Palestinian leader Mahmoud Abbas has appointed a new prime minister, a day after dissolving the Hamas-led coalition, officials say.
Former Finance Minister Salam Fayyad, an independent, has been asked to take over and form an emergency government.
It comes amid political upheaval in Gaza, where Hamas has forcibly taken control from its Fatah rivals.
But Ismail Haniya, of Hamas, said he was still prime minister, while Hamas denounced Mr Abbas' move as illegal.
Hamas' exiled political chief, Khaled Meshaal, meanwhile said his movement will work with Mr Abbas.
"He is an elected president, and we will co-operate with him for the sake of national interest," he said.
Pledge of support
A former World Bank executive, Mr Fayyad is a well-respected figure internationally.
In recent months, foreign governments have chosen to deal with him directly as a means of bypassing Hamas, but Hamas swiftly rejected the appointment, saying it viewed the entire interim administration as illegal.
"It is a coup against legitimacy and a transgression of all the laws," Hamas spokesman Sami Abu Zuhri told the AFP news agency.

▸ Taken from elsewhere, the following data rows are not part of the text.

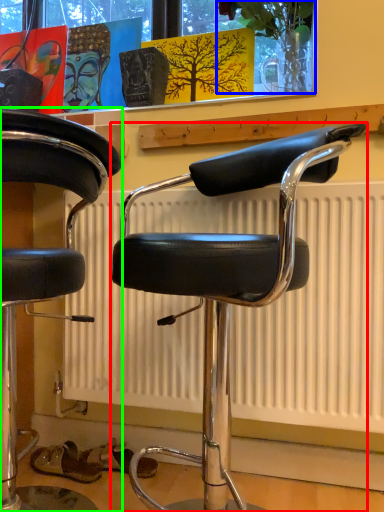 Question: Which is farther away from chair (highlighted by a red box)? plant (highlighted by a blue box) or chair (highlighted by a green box)?

Choices:
 (A) plant
 (B) chair

Answer: (A) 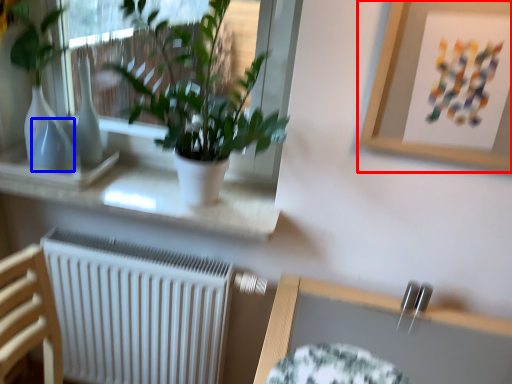 Question: Which object appears farthest to the camera in this image, picture frame (highlighted by a red box) or vase (highlighted by a blue box)?

Choices:
 (A) picture frame
 (B) vase

Answer: (B) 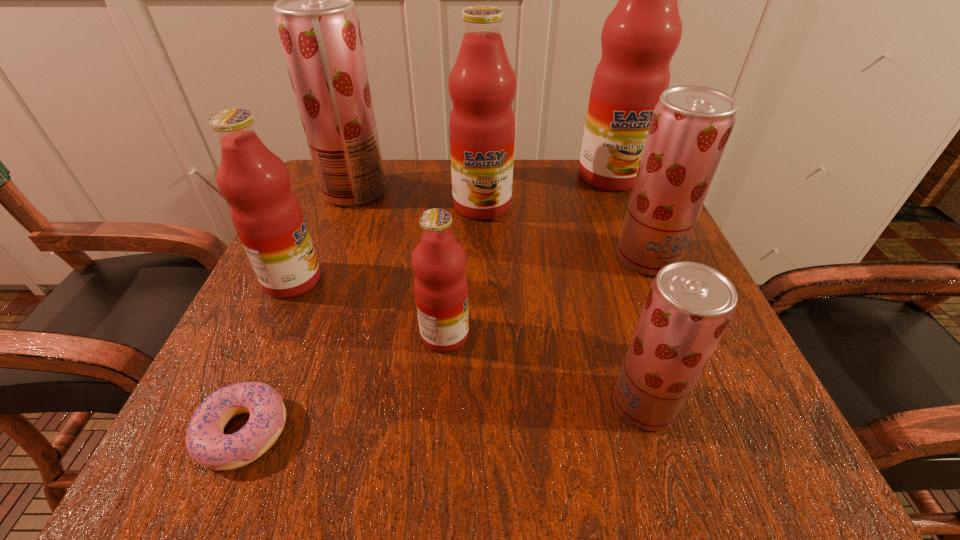 The height and width of the screenshot is (540, 960). In the image, there is a desktop. Identify the location of vacant space at the near edge. (422, 451).

In order to click on vacant space at the left edge of the desktop in this screenshot , I will do [330, 301].

At what (x,y) coordinates should I click in order to perform the action: click on vacant position at the right edge of the desktop. Please return your answer as a coordinate pair (x, y). The height and width of the screenshot is (540, 960). Looking at the image, I should click on (609, 268).

Identify the location of free space at the far left corner of the desktop. The width and height of the screenshot is (960, 540). (347, 211).

At what (x,y) coordinates should I click in order to perform the action: click on vacant area that lies between the leftmost pink fruit juice and the tallest fruit juice. Please return your answer as a coordinate pair (x, y). Image resolution: width=960 pixels, height=540 pixels. Looking at the image, I should click on (451, 228).

Locate an element on the screen. This screenshot has width=960, height=540. free area in between the second smallest pink fruit juice and the tallest object is located at coordinates (451, 228).

Identify the location of empty space that is in between the second smallest strawberry fruit juice and the farthest strawberry fruit juice. The height and width of the screenshot is (540, 960). (501, 225).

Find the location of `free space between the farthest strawberry fruit juice and the second smallest strawberry fruit juice`. free space between the farthest strawberry fruit juice and the second smallest strawberry fruit juice is located at coordinates (501, 225).

The width and height of the screenshot is (960, 540). Find the location of `vacant point located between the biggest strawberry fruit juice and the pink doughnut`. vacant point located between the biggest strawberry fruit juice and the pink doughnut is located at coordinates (299, 312).

Find the location of `vacant area between the smallest pink fruit juice and the third biggest pink fruit juice`. vacant area between the smallest pink fruit juice and the third biggest pink fruit juice is located at coordinates (369, 307). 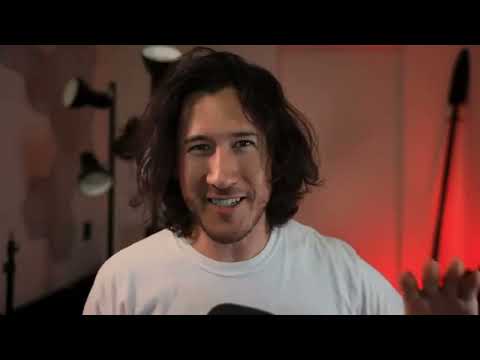 Identify the location of door frame. This screenshot has width=480, height=360. (398, 137).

The group of Middle East mediators known as the Quartet - the US, UN, EU and Russia - pledged their "full support" for Mr Abbas, a spokeswoman for EU foreign policy chief Javier Solana, said.
Born in 1952 near West Bank city of Tulkarm
Holds a PhD in economics from the University of Texas
Worked at the World Bank in Washington from 1987-1995
IMF representative to Palestine until 2001
Finance minister under the Fatah-controlled administration from 2002-2005
Credited with cracking down on official corruption
Arab foreign ministers are holding an emergency meeting in Cairo, while Egypt has pulled its envoys out of Gaza in protest at Hamas' takeover.
An uneasy calm has returned to the Strip after a week of fierce fighting between members of Mr Abbas's Fatah movement and Hamas, which claimed at least 100 lives.
Vehicles returned to the roads and shops were open in Gaza. Few armed men were visible on the streets and there were reports of only sporadic gunfire.
However, outbreaks of looting at former Fatah strongholds were reported, while the home of Fatah strongman Mohammed Dahlan was stripped bare.
Masked Hamas gunmen ransacked Mr Abbas' seafront offices on Friday, discarding portraits of the Palestinian Authority President and his predecessor, Yasser Arafat, on the floor, their glass frames in pieces.
As Hamas consolidated its grip on power, the group said it had released several top Fatah military commanders seized during the violence under a prisoner "amnesty".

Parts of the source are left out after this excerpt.